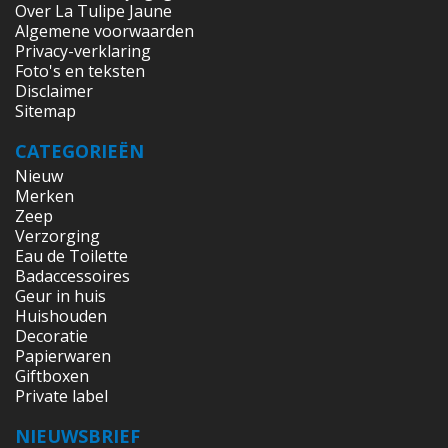
Over La Tulipe Jaune
Algemene voorwaarden
Privacy-verklaring
Foto's en teksten
Disclaimer
Sitemap
CATEGORIEËN
Nieuw
Merken
Zeep
Verzorging
Eau de Toilette
Badaccessoires
Geur in huis
Huishouden
Decoratie
Papierwaren
Giftboxen
Private label
NIEUWSBRIEF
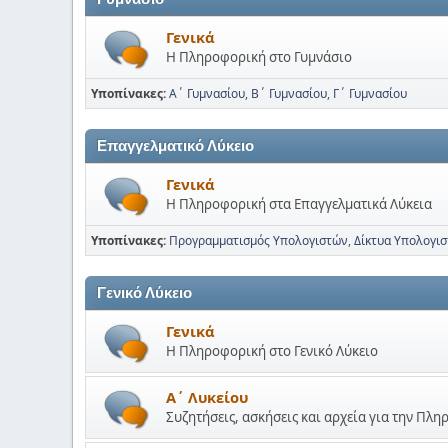
Γενικά
Η Πληροφορική στο Γυμνάσιο
Υποπίνακες
Α΄ Γυμνασίου
Β΄ Γυμνασίου
Γ΄ Γυμνασίου
Επαγγελματικό Λύκειο
Γενικά
Η Πληροφορική στα Επαγγελματικά Λύκεια
Υποπίνακες
Προγραμματισμός Υπολογιστών
Δίκτυα Υπολογισ
Γενικό Λύκειο
Γενικά
Η Πληροφορική στο Γενικό Λύκειο
Α΄ Λυκείου
Συζητήσεις, ασκήσεις και αρχεία για την Πλ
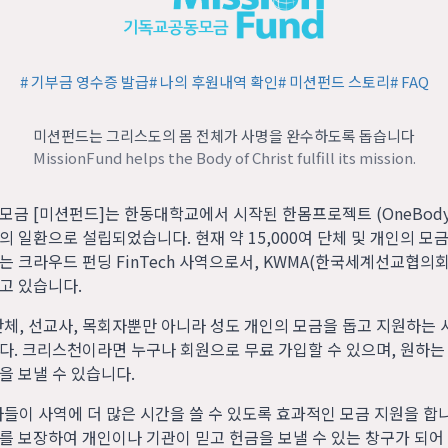
#
기부금 영수증 발급
#
나의 후원내역 확인
#
미션펀드 스토리
#
FAQ
미션펀드는 그리스도의 몸 전체가 사명을 완수하도록 돕습니다
MissionFund helps the Body of Christ fulfill its mission.
모금 [미션펀드]는 한동대학교에서 시작된 한몸프로젝트 (OneBod
ies)의 일환으로 설립되었습니다. 현재 약 15,000여 단체 및 개인의 
는 크라우드 펀딩 FinTech 사역으로서, KWMA(한국세계선교협의
고 있습니다.
단체, 선교사, 목회자뿐만 아니라 성도 개인의 모금을 돕고 지원하는 
다. 크리스천이라면 누구나 회원으로 무료 가입할 수 있으며, 원하는
을 보낼 수 있습니다.
자들이 사역에 더 많은 시간을 쓸 수 있도록 효과적인 모금 지원을 합
를 보장하여 개인이나 기관이 믿고 헌금을 보낼 수 있는 창구가 되어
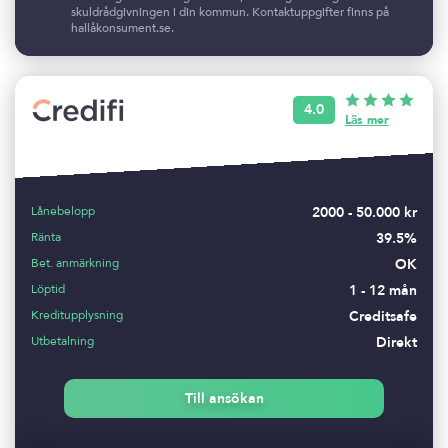
skuldrådgivningen i din kommun. Kontaktuppgifter finns på
hallåkonsument.se.
4.0
Läs mer
Lånebelopp
2000 - 50.000 kr
Ränta
39.5%
Bet. anmärkning
OK
Löptid
1 - 12 mån
Kreditupplysning
Creditsafe
Utbetalning
Direkt
Till ansökan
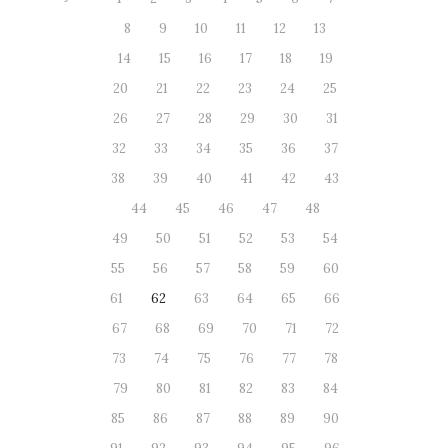
8
9
10
11
12
13
14
15
16
17
18
19
20
21
22
23
24
25
26
27
28
29
30
31
32
33
34
35
36
37
38
39
40
41
42
43
44
45
46
47
48
49
50
51
52
53
54
55
56
57
58
59
60
61
62
63
64
65
66
67
68
69
70
71
72
73
74
75
76
77
78
79
80
81
82
83
84
85
86
87
88
89
90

..............................

_WORK INSTRUCTIONS_. Some lines in the data above hold the string "Γυμνασίου". Find and copy each of them.

_OUTPUT FOR THIS EXERCISE_.
Α΄ Γυμνασίου
Β΄ Γυμνασίου
Γ΄ Γυμνασίου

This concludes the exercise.